*Task goal:*
Write out all of the records exactly once more and skip the images.

*Information provided:*
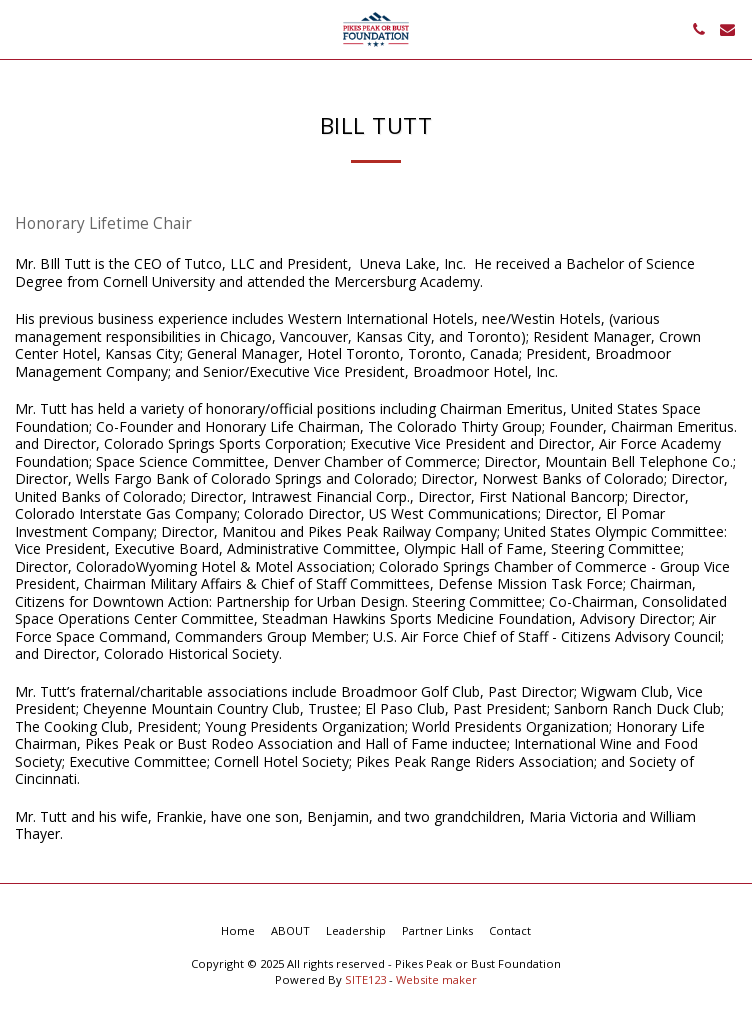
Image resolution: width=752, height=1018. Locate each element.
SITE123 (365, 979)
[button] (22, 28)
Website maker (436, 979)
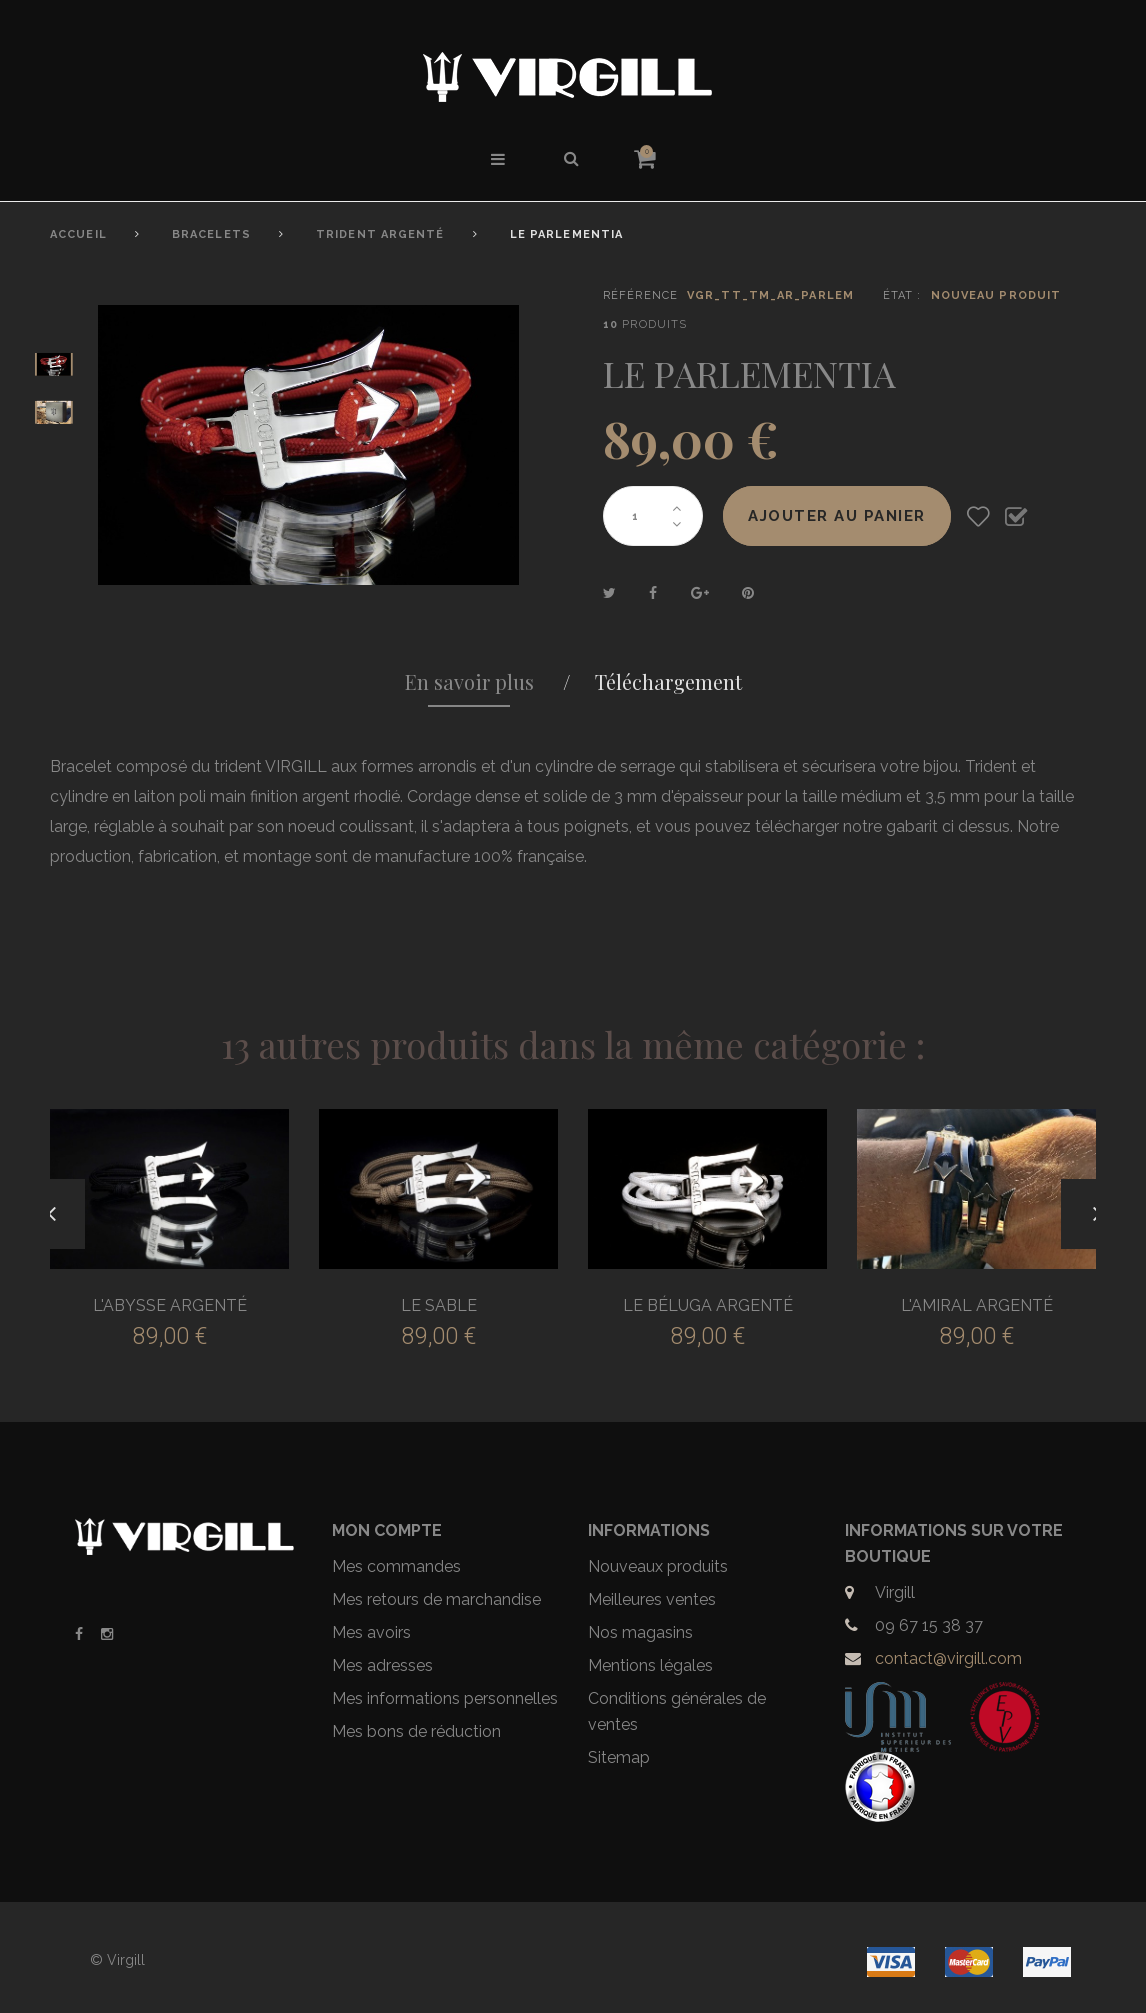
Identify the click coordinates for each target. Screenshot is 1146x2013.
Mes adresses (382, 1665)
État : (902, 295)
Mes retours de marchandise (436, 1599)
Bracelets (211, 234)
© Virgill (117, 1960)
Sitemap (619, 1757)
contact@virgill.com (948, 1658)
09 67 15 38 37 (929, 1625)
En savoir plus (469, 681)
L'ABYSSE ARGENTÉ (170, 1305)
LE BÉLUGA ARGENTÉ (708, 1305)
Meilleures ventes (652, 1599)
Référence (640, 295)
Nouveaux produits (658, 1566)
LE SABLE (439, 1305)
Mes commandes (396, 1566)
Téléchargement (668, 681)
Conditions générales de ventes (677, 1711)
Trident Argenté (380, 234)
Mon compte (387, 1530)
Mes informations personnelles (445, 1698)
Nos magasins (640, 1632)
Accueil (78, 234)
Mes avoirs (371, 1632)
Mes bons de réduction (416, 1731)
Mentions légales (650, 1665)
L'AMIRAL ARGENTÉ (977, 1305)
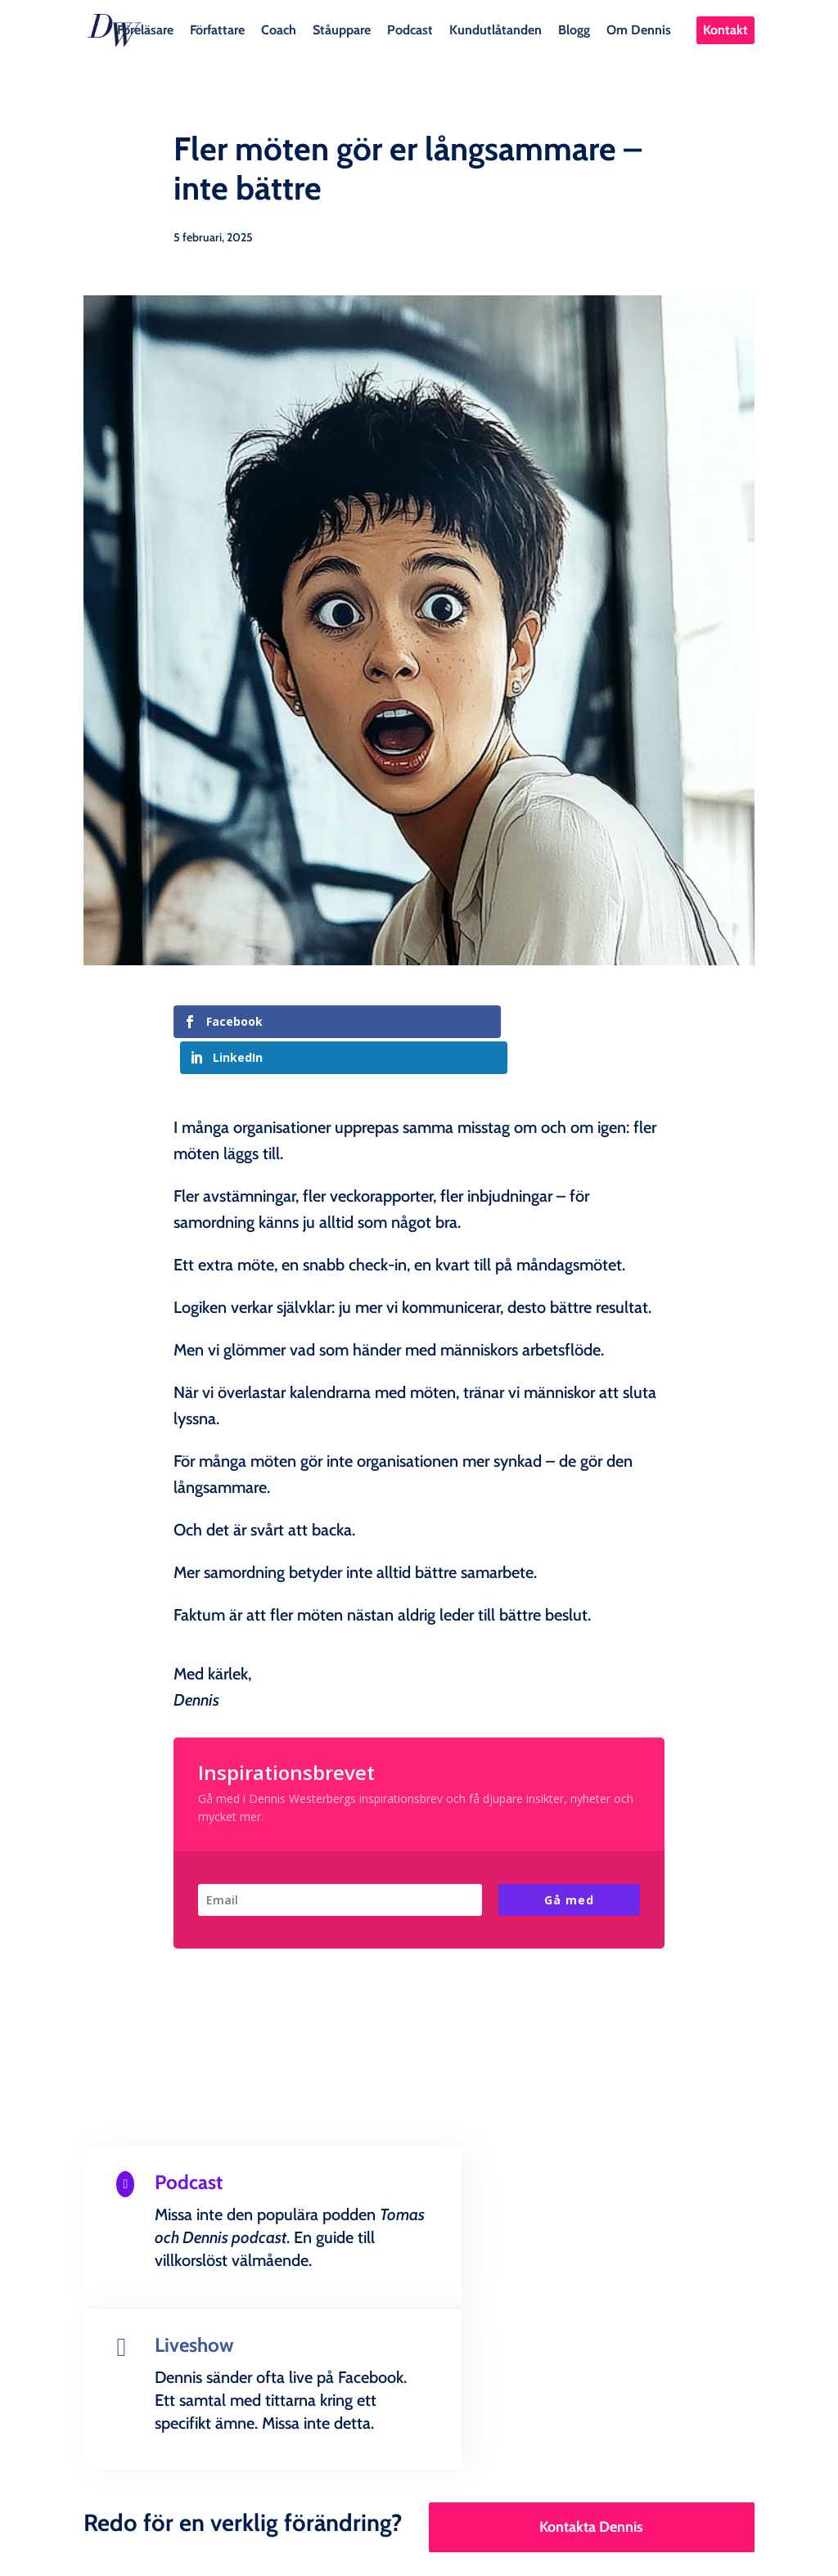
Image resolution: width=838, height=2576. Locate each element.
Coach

*Answer to the exercise:*
Image resolution: width=752, height=1018. Locate each element.
SITE123 (365, 979)
[button] (22, 28)
Website maker (436, 979)
Identify the click coordinates for each target. Screenshot is 1146x2013.
Mes adresses (382, 1665)
État : (902, 295)
Mes retours de marchandise (436, 1599)
Bracelets (211, 234)
© Virgill (117, 1960)
Sitemap (619, 1757)
contact@virgill.com (948, 1658)
09 67 15 38 37 (929, 1625)
En savoir plus (469, 681)
L'ABYSSE ARGENTÉ (170, 1305)
LE BÉLUGA ARGENTÉ (708, 1305)
Meilleures ventes (652, 1599)
Référence (640, 295)
Nouveaux produits (658, 1566)
LE SABLE (439, 1305)
Mes commandes (396, 1566)
Téléchargement (668, 681)
Conditions générales de ventes (677, 1711)
Trident Argenté (380, 234)
Mon compte (387, 1530)
Mes informations personnelles (445, 1698)
Nos magasins (640, 1632)
Accueil (78, 234)
Mes avoirs (371, 1632)
Mes bons de réduction (416, 1731)
Mentions légales (650, 1665)
L'AMIRAL ARGENTÉ (977, 1305)
Image resolution: width=838, height=2576. Locate each element.
Coach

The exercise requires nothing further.